## ASSIGNED TASK:
I'd like the entries repeated exactly, without their pictures.

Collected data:

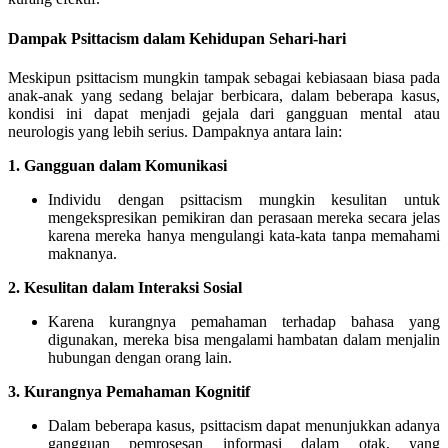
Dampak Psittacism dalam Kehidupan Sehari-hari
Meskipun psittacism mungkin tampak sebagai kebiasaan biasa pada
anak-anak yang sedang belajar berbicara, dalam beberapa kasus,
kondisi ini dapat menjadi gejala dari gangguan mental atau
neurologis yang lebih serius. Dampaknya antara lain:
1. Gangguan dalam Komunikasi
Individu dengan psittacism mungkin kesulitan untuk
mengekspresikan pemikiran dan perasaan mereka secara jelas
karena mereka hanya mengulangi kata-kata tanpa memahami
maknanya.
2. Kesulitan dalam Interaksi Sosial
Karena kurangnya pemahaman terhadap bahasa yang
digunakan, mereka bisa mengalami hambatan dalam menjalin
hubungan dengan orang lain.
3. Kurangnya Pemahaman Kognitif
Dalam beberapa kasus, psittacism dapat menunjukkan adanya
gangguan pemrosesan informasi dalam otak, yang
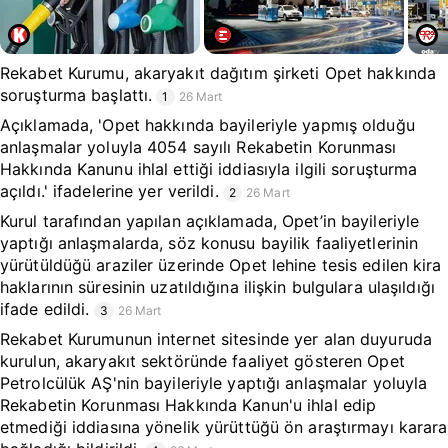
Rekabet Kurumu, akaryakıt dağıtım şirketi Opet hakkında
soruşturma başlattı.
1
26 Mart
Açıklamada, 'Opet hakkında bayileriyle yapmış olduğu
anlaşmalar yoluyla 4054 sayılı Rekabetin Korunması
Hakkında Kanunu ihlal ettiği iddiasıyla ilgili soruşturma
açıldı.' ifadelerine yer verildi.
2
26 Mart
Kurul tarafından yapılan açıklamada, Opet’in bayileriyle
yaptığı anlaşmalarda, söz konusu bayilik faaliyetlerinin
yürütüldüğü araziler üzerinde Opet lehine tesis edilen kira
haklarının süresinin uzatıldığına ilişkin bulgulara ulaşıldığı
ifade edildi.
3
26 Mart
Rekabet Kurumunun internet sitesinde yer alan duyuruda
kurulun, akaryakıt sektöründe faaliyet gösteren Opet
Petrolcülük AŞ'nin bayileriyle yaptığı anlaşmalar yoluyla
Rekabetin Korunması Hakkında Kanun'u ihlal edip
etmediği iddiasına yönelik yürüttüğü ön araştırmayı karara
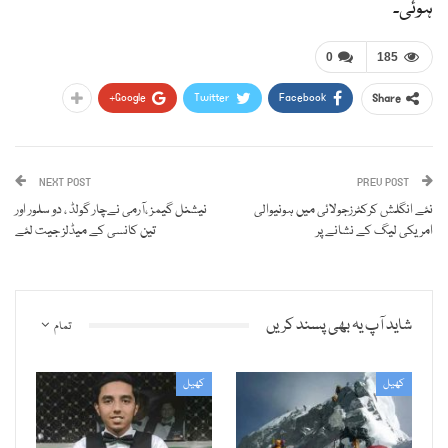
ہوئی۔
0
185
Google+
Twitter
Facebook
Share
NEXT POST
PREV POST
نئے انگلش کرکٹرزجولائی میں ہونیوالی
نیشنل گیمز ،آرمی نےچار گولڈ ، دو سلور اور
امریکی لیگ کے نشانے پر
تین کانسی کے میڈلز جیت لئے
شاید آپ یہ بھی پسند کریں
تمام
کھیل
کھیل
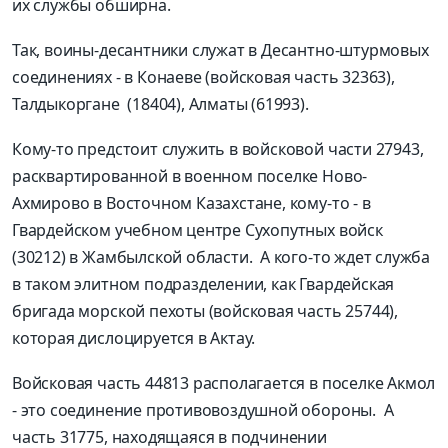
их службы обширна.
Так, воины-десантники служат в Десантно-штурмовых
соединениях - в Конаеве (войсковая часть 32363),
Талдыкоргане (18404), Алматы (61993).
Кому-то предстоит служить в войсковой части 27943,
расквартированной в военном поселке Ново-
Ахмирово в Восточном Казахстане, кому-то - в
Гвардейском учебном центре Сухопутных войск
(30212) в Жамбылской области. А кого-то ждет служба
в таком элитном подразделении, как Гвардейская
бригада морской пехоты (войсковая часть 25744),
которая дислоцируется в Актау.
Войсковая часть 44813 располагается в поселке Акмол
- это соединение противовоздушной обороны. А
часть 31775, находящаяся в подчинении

## ANSWER BOX:
Dampak Psittacism dalam Kehidupan Sehari-hari
Meskipun psittacism mungkin tampak sebagai kebiasaan biasa pada
anak-anak yang sedang belajar berbicara, dalam beberapa kasus,
kondisi ini dapat menjadi gejala dari gangguan mental atau
neurologis yang lebih serius. Dampaknya antara lain:
1. Gangguan dalam Komunikasi
Individu dengan psittacism mungkin kesulitan untuk
mengekspresikan pemikiran dan perasaan mereka secara jelas
karena mereka hanya mengulangi kata-kata tanpa memahami
maknanya.
2. Kesulitan dalam Interaksi Sosial
Karena kurangnya pemahaman terhadap bahasa yang
digunakan, mereka bisa mengalami hambatan dalam menjalin
hubungan dengan orang lain.
3. Kurangnya Pemahaman Kognitif
Dalam beberapa kasus, psittacism dapat menunjukkan adanya
gangguan pemrosesan informasi dalam otak, yang
Rekabet Kurumu, akaryakıt dağıtım şirketi Opet hakkında
soruşturma başlattı.
1
26 Mart
Açıklamada, 'Opet hakkında bayileriyle yapmış olduğu
anlaşmalar yoluyla 4054 sayılı Rekabetin Korunması
Hakkında Kanunu ihlal ettiği iddiasıyla ilgili soruşturma
açıldı.' ifadelerine yer verildi.
2
26 Mart
Kurul tarafından yapılan açıklamada, Opet’in bayileriyle
yaptığı anlaşmalarda, söz konusu bayilik faaliyetlerinin
yürütüldüğü araziler üzerinde Opet lehine tesis edilen kira
haklarının süresinin uzatıldığına ilişkin bulgulara ulaşıldığı
ifade edildi.
3
26 Mart
Rekabet Kurumunun internet sitesinde yer alan duyuruda
kurulun, akaryakıt sektöründe faaliyet gösteren Opet
Petrolcülük AŞ'nin bayileriyle yaptığı anlaşmalar yoluyla
Rekabetin Korunması Hakkında Kanun'u ihlal edip
etmediği iddiasına yönelik yürüttüğü ön araştırmayı karara
ہوئی۔
0
185
Google+
Twitter
Facebook
Share
NEXT POST
PREV POST
نئے انگلش کرکٹرزجولائی میں ہونیوالی
نیشنل گیمز ،آرمی نےچار گولڈ ، دو سلور اور
امریکی لیگ کے نشانے پر
تین کانسی کے میڈلز جیت لئے
شاید آپ یہ بھی پسند کریں
تمام
کھیل
کھیل
их службы обширна.
Так, воины-десантники служат в Десантно-штурмовых
соединениях - в Конаеве (войсковая часть 32363),
Талдыкоргане (18404), Алматы (61993).
Кому-то предстоит служить в войсковой части 27943,
расквартированной в военном поселке Ново-
Ахмирово в Восточном Казахстане, кому-то - в
Гвардейском учебном центре Сухопутных войск
(30212) в Жамбылской области. А кого-то ждет служба
в таком элитном подразделении, как Гвардейская
бригада морской пехоты (войсковая часть 25744),
которая дислоцируется в Актау.
Войсковая часть 44813 располагается в поселке Акмол
- это соединение противовоздушной обороны. А
часть 31775, находящаяся в подчинении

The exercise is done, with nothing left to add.